L’autre ancre fondamentale est de moyen terme, et elle a aussi positivement été réaffirmée hier. Il faut ramener notre déficit public à 3% en 2029. Cela correspond à nos engagements européens, mais aussi et surtout au niveau qui nous permettra enfin de stabiliser notre ratio de dette. La première étape 2025 pourra comporter pour partie certaines hausses d’impôts ciblées ; mais la seconde dans la durée devra reposer essentiellement sur des dépenses mieux maîtrisées et plus efficaces, de l’État, mais aussi des dépenses sociales et des collectivités locales qui représentent ensemble 64% des dépenses totales. L’effort de maîtrise des dépenses ne peut pas durablement porter sur le seul État. Au total, et avec le même modèle social européen – auquel je crois –, notre pays dépense plus de 9% de PIB de plus que ses voisins, soit un « écart d’efficacité » allant jusqu’à 260 Mds€. La Banque de France n’a pas à commenter telle ou telle mesure, et en particulier pas une possible « remise en chantier » de la réforme des retraites. Elle ne peut qu’accueillir une méthode de dialogue, incluant les partenaires sociaux ; mais elle se doit de souligner qu’une telle réflexion collective ne peut pas dégrader l’équilibre financier déjà très imparfait de nos retraites : cela aussi a été dit hier.

III. Les forces de l’économie française

L’économie française a bien sûr ses difficultés : un problème spécifique de finances publiques – je viens d’en parler – ; comme toute l’Europe, un retard de croissance et d’innovation par rapport aux États-Unis; et jusqu’à l’an dernier, la hausse des prix, durement ressentie par certains des plus défavorisés. Mais ces doutes, amplifiés par la situation politique actuelle et nos zizanies, ne doivent pas nous faire oublier des forces économiques durables de notre pays, septième puissance économique mondiale en termes de PIB :

- Il n’y a jamais eu autant de Français au travail qu’aujourd’hui (30,6 millions) ; c’est vrai aussi en heures travaillées.

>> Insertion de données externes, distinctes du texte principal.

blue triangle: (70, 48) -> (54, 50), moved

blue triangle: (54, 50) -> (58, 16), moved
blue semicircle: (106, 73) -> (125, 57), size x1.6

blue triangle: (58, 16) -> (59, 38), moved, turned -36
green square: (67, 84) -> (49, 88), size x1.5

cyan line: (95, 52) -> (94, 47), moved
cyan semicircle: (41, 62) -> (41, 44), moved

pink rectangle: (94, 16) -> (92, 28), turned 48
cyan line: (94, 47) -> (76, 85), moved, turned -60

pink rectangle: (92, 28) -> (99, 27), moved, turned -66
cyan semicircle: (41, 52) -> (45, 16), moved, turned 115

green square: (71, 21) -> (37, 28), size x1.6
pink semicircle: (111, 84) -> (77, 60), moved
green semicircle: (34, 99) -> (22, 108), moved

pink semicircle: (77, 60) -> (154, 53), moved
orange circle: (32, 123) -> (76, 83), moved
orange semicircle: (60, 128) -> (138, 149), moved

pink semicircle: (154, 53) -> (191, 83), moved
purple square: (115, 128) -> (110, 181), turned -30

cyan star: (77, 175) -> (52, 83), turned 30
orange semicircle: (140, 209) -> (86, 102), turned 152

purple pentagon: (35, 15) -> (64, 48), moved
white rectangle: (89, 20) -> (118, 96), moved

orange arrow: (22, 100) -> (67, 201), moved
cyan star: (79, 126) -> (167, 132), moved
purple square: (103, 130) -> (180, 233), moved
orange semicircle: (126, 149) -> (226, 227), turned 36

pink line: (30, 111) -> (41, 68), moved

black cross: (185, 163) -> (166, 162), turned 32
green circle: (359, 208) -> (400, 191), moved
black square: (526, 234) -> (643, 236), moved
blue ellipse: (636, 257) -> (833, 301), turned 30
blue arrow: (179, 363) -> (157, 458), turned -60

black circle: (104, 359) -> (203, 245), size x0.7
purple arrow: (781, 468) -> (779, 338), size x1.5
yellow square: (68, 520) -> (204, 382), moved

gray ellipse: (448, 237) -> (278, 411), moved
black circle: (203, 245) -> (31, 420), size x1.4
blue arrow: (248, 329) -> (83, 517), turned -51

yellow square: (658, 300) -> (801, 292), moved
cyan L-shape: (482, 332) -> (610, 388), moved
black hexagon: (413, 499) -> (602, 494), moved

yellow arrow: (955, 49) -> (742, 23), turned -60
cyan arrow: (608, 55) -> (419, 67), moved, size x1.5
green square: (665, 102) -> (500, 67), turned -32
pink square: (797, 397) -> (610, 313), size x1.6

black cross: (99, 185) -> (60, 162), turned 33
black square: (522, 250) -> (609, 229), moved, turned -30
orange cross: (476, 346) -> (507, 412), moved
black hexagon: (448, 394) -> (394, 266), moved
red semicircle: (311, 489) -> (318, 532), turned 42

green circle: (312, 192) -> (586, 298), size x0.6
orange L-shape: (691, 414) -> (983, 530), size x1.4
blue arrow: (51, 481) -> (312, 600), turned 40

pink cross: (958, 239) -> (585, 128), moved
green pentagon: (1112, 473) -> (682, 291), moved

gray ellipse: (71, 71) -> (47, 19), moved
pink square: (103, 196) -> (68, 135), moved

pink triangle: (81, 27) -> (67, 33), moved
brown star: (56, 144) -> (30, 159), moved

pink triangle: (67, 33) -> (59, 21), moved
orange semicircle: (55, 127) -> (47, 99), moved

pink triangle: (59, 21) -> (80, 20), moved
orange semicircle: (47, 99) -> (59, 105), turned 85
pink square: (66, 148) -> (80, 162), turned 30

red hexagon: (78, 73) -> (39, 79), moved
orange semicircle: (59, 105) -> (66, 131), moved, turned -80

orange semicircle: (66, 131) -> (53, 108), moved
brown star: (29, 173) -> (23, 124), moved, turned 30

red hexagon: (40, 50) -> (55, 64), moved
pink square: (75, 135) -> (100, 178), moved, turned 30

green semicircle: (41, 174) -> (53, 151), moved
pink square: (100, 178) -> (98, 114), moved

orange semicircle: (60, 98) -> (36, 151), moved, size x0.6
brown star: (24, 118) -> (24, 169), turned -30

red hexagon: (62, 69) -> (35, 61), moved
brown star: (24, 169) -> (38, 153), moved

Et notre pays a créé depuis 10 ans 2,2 millions d’emplois nets, depuis cinq ans et la crise COVID 1,1 million d’emplois nets.

- Il y a en France 4,5 millions d’entreprises et d’entrepreneurs de toute taille, des TPE et PME – avec beaucoup plus de créations qu’avant (plus de 1,1 million sur douze mois à fin novembre 2024, y compris des start-up de la French Tech, contre 600 000 sur l’année 2016) – jusqu’aux grandes entreprises puissantes sur la scène internationale. Pour ces dernières, nous en avons autant que l’Allemagne et nettement plus que l’Italie.

- L’épargne financière brute des Français représente un total de 6300 milliards. Le taux d’épargne des ménages est un des plus élevés d’Europe, et plus élevé qu’aux États-Unis ou au Royaume-Uni (18% en France, contre 4% aux États-Unis et 10% au Royaume-Uni). Les institutions financières françaises (banques, assurances, gestionnaires d’actifs) sont au premier rang en Europe.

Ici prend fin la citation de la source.